Ceci leur a donné des 10 - plus que 100 fois à l'amélioration de la vitesse de traitement au-dessus d'utiliser l'unité centrale de l'ordinateur (CPU).

« Nos améliorations du moyen d'inscription et de déconvolution que pour les ensembles de données qui s'adaptent sur une carte graphique, l'analyse d'image peut en principe maintenir avec la vitesse de l'acquisition, » Shroff dit.

« Pour de plus grands ensembles de données, nous avons trouvé une voie de les découper efficacement dans des accumulations, réussissons chaque accumulation au GPU, faisons l'inscription et la déconvolution, et puis piquons ces pièces arrières ensemble. »

« Qui est très important si vous voulez à l'image de grandes pièces de tissu, par exemple, d'un animal marin, ou si vous libérez un organe pour le rendre transparent pour mettre en circuit le microscope. Quelques formes de grande microscopie sont réellement activées et accélérées par ces deux avances. »

Pour finir, l'équipe a employé apprendre profondément à accélérer les ensembles de données insurmontables « complexes de déconvolution » - dans lesquels le flou varie de manière significative dans différentes parties de l'image.

Ils ont formé l'ordinateur pour identifier la relation entre les caractéristiques mal tremblées (l'entrée) et une image nettoyée et deconvolved (la sortie).

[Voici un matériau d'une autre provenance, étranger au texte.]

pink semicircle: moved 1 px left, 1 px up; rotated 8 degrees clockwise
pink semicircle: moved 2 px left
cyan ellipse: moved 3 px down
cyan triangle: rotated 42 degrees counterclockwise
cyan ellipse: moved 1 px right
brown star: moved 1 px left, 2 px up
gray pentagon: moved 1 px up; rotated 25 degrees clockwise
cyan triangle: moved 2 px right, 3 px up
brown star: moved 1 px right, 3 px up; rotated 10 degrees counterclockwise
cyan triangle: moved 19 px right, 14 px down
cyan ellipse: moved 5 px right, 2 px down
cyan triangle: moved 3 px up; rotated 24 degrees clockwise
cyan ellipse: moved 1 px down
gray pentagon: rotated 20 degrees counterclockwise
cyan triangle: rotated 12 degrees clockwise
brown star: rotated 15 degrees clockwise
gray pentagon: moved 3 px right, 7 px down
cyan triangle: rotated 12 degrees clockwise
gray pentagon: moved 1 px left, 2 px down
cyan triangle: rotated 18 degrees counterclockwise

Alors ils l'ont donnée ont tremblé des caractéristiques qu'elle n'avait pas vues avant.

« Cela a réellement bien fonctionné ; le réseau neuronal qualifié pourrait produire des résultats deconvolved réellement rapides, » Shroff dit. « Qui est où nous avons obtenu des améliorations de millier-pli de vitesse de déconvolution. »

Tandis que les algorithmes apprenants profonds fonctionnés étonnant bien, « c'est avec l'opposition qu'elles sont cassantes, » Shroff dit. « En signifiant, une fois que vous avez formé le réseau neuronal pour identifier un type d'image, dites une cellule avec des mitochondries, il deconvolve ces images très bien. »

« Mais si vous lui donnez une image qui est un morceau différent, dites la membrane de plasma des cellules, il produit des corps étrangers. Il est facile de duper le réseau neuronal. » Un domaine de recherche actif produit les réseaux neuronaux qui fonctionnent d'une voie plus généralisée.

« Apprendre profondément augmente ce qui est possible, » Shroff dit. « C'est un bon outil pour analyser les ensembles de données qui seraient difficiles n'importe quelle autre voie. »

Source:
Journal reference:

Guo, M., et al. (2020) Rapid image deconvolution and multiview fusion for optical microscopy. Nature Biotechnology. doi.org/10.1038/s41587-020-0560-x.